Copy each line of the entries below that contains the string "sont".
*** Opening Input ***
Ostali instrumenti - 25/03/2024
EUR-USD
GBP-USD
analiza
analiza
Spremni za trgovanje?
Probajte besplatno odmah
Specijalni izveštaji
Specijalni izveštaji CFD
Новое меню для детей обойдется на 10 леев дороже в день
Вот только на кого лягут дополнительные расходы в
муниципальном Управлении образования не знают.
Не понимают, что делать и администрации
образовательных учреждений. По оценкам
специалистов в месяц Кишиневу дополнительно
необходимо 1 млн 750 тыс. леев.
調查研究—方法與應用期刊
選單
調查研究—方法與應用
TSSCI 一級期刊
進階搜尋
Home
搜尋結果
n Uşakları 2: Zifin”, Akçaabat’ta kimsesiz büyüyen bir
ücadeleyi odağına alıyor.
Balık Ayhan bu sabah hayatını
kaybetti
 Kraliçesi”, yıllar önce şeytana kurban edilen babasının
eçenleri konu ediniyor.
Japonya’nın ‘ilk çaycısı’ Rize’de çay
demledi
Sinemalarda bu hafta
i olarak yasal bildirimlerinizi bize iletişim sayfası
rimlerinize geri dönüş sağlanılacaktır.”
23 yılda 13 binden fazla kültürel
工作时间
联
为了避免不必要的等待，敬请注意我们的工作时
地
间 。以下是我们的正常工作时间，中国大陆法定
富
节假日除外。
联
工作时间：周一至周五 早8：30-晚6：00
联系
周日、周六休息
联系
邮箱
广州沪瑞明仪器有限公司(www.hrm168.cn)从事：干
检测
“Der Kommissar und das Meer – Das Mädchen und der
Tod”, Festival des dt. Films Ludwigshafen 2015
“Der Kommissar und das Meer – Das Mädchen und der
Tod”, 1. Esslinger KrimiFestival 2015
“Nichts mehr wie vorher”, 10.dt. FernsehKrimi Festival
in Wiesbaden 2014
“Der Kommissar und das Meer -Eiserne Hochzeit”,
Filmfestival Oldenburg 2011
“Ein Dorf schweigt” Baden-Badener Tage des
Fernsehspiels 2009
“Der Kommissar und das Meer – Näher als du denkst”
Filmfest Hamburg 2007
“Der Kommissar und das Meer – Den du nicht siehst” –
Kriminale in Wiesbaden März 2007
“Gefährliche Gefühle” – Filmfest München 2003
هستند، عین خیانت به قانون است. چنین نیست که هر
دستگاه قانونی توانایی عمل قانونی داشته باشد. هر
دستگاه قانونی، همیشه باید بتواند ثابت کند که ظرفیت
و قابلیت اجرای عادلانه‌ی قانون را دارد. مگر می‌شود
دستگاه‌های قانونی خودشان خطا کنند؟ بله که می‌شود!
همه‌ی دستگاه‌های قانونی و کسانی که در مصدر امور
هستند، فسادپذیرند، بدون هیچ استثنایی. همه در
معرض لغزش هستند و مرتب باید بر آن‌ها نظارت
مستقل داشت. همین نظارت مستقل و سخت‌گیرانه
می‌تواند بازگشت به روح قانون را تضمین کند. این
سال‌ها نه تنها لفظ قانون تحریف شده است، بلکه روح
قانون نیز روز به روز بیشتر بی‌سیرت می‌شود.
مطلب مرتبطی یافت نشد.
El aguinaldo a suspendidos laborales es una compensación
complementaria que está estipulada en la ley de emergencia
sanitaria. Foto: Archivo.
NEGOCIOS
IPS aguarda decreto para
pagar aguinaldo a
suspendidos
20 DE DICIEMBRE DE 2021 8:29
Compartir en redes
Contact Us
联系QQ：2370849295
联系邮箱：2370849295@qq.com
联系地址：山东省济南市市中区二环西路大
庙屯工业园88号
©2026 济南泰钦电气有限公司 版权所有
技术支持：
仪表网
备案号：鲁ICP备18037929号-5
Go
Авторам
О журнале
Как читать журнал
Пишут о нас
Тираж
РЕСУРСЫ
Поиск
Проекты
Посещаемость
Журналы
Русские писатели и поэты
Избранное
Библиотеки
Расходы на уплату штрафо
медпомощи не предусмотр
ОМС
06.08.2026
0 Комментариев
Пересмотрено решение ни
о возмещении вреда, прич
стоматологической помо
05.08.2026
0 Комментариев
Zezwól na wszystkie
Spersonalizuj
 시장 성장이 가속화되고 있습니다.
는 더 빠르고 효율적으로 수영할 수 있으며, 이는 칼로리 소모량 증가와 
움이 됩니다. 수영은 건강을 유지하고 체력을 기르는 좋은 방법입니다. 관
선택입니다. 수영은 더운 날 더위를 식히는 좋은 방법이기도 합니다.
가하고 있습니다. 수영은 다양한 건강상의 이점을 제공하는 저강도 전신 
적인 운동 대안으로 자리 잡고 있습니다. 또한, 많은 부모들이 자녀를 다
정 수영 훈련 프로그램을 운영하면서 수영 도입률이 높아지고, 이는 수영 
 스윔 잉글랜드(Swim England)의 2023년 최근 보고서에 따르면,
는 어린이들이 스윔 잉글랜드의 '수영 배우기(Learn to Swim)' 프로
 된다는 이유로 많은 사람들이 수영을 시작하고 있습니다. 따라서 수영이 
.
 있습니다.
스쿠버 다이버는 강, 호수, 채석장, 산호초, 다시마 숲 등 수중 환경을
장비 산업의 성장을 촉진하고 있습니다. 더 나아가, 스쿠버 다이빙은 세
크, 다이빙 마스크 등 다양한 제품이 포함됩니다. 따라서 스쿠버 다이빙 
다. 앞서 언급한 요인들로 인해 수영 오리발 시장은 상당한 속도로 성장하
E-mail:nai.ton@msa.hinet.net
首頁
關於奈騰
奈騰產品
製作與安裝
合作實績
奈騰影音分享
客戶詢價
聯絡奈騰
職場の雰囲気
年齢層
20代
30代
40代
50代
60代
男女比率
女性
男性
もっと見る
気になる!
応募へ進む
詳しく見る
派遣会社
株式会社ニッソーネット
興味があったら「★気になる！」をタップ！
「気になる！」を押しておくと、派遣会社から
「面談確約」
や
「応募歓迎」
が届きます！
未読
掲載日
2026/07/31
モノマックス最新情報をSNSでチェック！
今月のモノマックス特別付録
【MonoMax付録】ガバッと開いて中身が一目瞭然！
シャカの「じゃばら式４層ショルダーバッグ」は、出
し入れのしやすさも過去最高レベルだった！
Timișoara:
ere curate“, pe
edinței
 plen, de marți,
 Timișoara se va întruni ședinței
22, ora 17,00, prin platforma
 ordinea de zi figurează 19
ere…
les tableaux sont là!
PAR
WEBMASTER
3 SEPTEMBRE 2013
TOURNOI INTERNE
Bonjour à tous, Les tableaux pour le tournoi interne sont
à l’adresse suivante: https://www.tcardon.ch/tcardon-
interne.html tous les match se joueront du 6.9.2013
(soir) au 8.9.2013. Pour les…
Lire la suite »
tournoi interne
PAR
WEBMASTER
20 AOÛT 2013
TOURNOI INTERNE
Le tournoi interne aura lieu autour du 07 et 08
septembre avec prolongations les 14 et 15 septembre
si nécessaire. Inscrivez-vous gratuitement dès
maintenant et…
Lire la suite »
*** Closing Input ***
**Task output**
les tableaux sont là!
Bonjour à tous, Les tableaux pour le tournoi interne sont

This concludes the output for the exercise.